Philip Gross (England) read at the 2018 John Hewitt International Summer School, alongside Kim Moore.
Philip was born in Cornwall, the son of an Estonian wartime refugee, and he has lived in Plymouth, Bristol and South Wales, where he was Professor of Creative Writing at Glamorgan University. He has published numerous poetry collections, beginning with “The Wasting Game” (Bloodaxe, 1998), which was a Poetry Book Society Recommendation. Later collections. all with Bloodaxe, include: “Mappa Mundi” (2003 & PBS Recommendation), “The Egg of Zero” (2006 & shortlisted for the Roland Matias Prize), “The Water Table” (2009 & winner of the T S Eliot Prize), “Deep Field” (2010 & PBS Recommendation), “Love Songs of Carbon” (2016 & PBS Recommendation), “A Bright Acoustic” (2017), and “Between the Islands” (2020). He received a Cholmondeley Award in 2017.
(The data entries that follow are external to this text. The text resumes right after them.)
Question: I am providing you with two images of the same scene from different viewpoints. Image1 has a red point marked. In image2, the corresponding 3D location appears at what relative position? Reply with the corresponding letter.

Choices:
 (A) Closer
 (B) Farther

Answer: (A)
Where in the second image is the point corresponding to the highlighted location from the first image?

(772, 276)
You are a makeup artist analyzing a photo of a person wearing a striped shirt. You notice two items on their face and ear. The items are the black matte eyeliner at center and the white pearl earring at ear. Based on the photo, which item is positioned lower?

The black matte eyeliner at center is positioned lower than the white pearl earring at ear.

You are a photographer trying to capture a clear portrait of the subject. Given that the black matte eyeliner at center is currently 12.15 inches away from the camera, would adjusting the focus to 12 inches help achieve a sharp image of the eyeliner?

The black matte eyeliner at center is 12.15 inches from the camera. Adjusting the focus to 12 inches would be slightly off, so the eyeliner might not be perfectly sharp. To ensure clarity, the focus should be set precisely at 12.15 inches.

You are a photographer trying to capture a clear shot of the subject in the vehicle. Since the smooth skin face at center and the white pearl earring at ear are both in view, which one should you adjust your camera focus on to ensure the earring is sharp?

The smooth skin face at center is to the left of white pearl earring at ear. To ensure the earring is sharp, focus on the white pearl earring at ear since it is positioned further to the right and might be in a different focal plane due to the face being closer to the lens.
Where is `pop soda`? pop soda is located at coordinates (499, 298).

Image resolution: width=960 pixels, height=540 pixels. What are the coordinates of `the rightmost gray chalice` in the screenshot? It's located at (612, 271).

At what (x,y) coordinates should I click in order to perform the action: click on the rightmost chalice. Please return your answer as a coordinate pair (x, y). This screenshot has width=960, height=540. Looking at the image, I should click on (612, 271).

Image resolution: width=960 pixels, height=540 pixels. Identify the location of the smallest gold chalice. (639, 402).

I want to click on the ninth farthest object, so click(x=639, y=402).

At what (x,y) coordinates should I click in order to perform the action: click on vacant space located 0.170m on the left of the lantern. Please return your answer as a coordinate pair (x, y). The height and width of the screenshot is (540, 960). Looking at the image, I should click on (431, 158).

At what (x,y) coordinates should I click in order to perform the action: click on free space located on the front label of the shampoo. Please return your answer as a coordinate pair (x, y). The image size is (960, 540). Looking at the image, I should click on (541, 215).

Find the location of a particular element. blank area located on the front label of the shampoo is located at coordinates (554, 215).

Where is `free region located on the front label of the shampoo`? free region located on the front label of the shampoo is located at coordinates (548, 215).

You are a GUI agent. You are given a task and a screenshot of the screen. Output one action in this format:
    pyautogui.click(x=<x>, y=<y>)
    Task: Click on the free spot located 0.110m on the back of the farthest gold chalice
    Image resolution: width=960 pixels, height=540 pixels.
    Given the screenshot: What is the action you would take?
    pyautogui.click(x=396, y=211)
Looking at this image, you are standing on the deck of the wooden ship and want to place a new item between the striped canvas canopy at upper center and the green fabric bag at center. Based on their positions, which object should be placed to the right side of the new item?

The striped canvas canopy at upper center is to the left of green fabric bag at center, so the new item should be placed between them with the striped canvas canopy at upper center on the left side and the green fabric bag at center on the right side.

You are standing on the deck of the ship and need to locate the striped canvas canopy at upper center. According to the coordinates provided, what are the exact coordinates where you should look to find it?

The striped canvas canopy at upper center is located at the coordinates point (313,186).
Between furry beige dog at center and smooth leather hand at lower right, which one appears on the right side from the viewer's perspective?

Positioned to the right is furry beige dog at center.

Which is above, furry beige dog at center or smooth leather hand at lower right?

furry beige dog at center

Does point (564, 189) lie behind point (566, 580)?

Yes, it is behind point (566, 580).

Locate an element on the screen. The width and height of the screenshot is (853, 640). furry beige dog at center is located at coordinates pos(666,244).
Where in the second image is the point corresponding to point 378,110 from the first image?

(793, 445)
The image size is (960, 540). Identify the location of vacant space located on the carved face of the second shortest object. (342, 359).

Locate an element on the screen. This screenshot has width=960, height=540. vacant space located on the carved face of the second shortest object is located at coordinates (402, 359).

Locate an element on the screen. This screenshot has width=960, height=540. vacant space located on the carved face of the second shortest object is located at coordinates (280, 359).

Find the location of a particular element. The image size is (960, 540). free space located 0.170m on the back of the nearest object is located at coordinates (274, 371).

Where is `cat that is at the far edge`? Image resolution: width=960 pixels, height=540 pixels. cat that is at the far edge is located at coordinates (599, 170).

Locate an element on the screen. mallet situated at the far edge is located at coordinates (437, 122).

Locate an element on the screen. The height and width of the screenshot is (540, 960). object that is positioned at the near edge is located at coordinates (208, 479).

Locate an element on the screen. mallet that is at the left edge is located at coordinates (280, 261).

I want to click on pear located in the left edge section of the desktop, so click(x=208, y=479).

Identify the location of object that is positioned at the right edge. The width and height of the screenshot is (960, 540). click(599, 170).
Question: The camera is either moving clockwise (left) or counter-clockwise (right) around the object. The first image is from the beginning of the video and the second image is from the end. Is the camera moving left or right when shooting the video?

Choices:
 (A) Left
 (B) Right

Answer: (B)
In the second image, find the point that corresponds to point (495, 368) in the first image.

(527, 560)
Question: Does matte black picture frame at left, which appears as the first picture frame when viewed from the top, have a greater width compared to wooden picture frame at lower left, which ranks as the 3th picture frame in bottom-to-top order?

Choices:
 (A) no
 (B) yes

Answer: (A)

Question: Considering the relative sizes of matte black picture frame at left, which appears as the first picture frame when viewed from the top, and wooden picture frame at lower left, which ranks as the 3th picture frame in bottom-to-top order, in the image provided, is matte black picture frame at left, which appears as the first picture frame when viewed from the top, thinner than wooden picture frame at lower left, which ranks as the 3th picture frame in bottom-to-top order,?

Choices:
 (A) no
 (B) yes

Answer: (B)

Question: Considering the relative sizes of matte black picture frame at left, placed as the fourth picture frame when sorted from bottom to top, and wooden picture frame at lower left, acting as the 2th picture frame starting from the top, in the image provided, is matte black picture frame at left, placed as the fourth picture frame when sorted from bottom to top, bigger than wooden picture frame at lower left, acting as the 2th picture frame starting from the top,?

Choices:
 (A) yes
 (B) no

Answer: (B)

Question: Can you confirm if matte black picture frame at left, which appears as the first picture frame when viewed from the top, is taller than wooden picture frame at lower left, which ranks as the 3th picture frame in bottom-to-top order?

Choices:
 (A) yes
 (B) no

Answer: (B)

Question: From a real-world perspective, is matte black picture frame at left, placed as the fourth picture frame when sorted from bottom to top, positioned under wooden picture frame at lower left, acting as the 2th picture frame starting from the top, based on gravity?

Philip is also a keen collaborator and since “The Air Mines of Mistila” (with Sylvia Kantaris, Bloodaxe Books, 2020), he has worked with artist Valerie Coffin Price on “A Fold in the River” (2015) and with poet Lesley Saunders on “A Part of the Main” (2018). “I Spy Pinhole Eye” (Cinnamon Press, 2009), with photographer Simon Denison, won the Wales Book of the Year Award 2010. Philip Gross’s poetry for young people includes “Manifold Manor”, “The All-Nite Café” (winner of the Signal Award 1994), “Off Road to Everywhere” (winner of the CLPE Award 2011) and the poetry-science collection “Dark Sky Park”. He is also the author of numerous children’s novels, details of which can be accessed on his website.